Reproduce word for word the lines between those holding "Wichtig zu sagen: Viele" and "Wissenschaftler das Thema ernst.", inclusive, and nothing else from the data below.

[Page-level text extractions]

++++++++

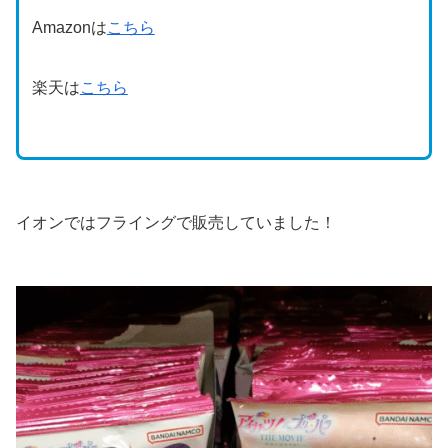
Amazonは
こちら
楽天は
こちら
イオンではフライングで販売していました！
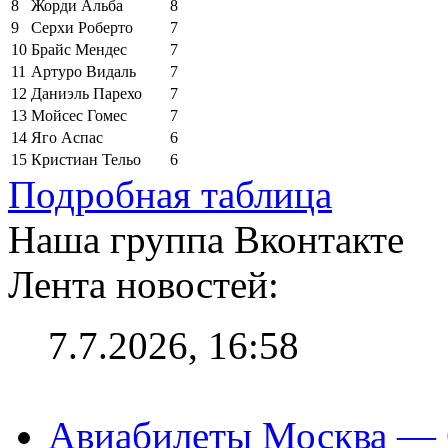
8
Жорди Альба
8
9
Серхи Роберто
7
10
Брайс Мендес
7
11
Артуро Видаль
7
12
Даниэль Парехо
7
13
Мойсес Гомес
7
14
Яго Аспас
6
15
Кристиан Тельо
6
Подробная таблица
Наша группа Вконтакте
Лента новостей:
7.7.2026, 16:58
Авиабилеты Москва — С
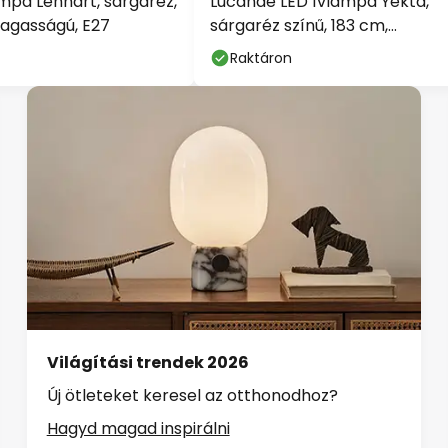
ámpa Lennart, sárgaréz,
Lucande LED ívlámpa Yekta,
magasságú, E27
sárgaréz színű, 183 cm,
dimmelhető
Raktáron
Világítási trendek 2026
Új ötleteket keresel az otthonodhoz?
Hagyd magad inspirálni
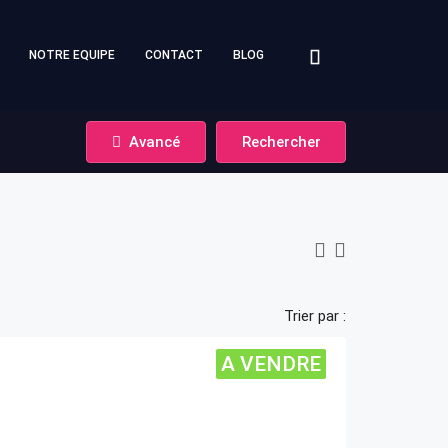
NOTRE EQUIPE
CONTACT
BLOG
Avancé
Rechercher
Trier par :
A VENDRE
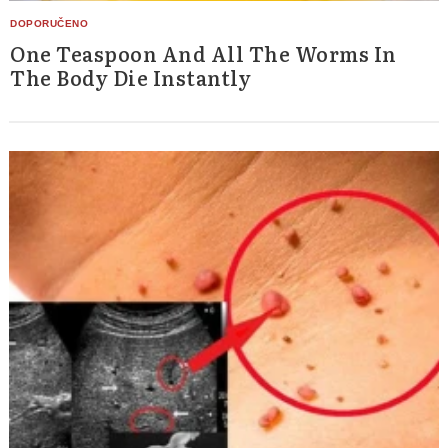
One Teaspoon And All The Worms In
The Body Die Instantly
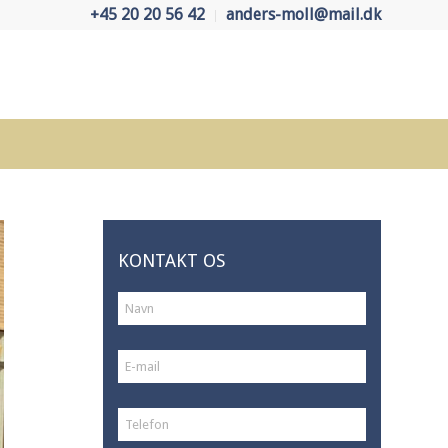
+45 20 20 56 42
anders-moll@mail.dk
KONTAKT OS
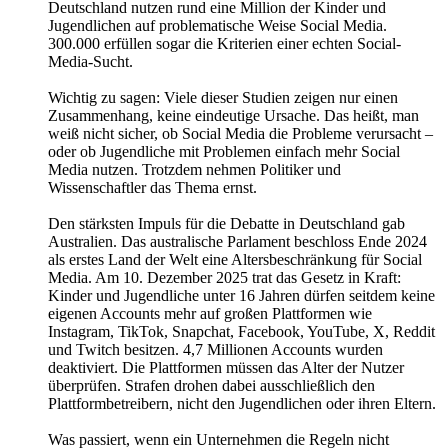
Deutschland nutzen rund eine Million der Kinder und
Jugendlichen auf problematische Weise Social Media.
300.000 erfüllen sogar die Kriterien einer echten Social-
Media-Sucht.
Wichtig zu sagen: Viele dieser Studien zeigen nur einen
Zusammenhang, keine eindeutige Ursache. Das heißt, man
weiß nicht sicher, ob Social Media die Probleme verursacht –
oder ob Jugendliche mit Problemen einfach mehr Social
Media nutzen. Trotzdem nehmen Politiker und
Wissenschaftler das Thema ernst.
Den stärksten Impuls für die Debatte in Deutschland gab
Australien. Das australische Parlament beschloss Ende 2024
als erstes Land der Welt eine Altersbeschränkung für Social
Media. Am 10. Dezember 2025 trat das Gesetz in Kraft:
Kinder und Jugendliche unter 16 Jahren dürfen seitdem keine
eigenen Accounts mehr auf großen Plattformen wie
Instagram, TikTok, Snapchat, Facebook, YouTube, X, Reddit
und Twitch besitzen. 4,7 Millionen Accounts wurden
deaktiviert. Die Plattformen müssen das Alter der Nutzer
überprüfen. Strafen drohen dabei ausschließlich den
Plattformbetreibern, nicht den Jugendlichen oder ihren Eltern.
Was passiert, wenn ein Unternehmen die Regeln nicht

++++++++

## [EXERCISE OUTPUT]
Wichtig zu sagen: Viele dieser Studien zeigen nur einen
Zusammenhang, keine eindeutige Ursache. Das heißt, man
weiß nicht sicher, ob Social Media die Probleme verursacht –
oder ob Jugendliche mit Problemen einfach mehr Social
Media nutzen. Trotzdem nehmen Politiker und
Wissenschaftler das Thema ernst.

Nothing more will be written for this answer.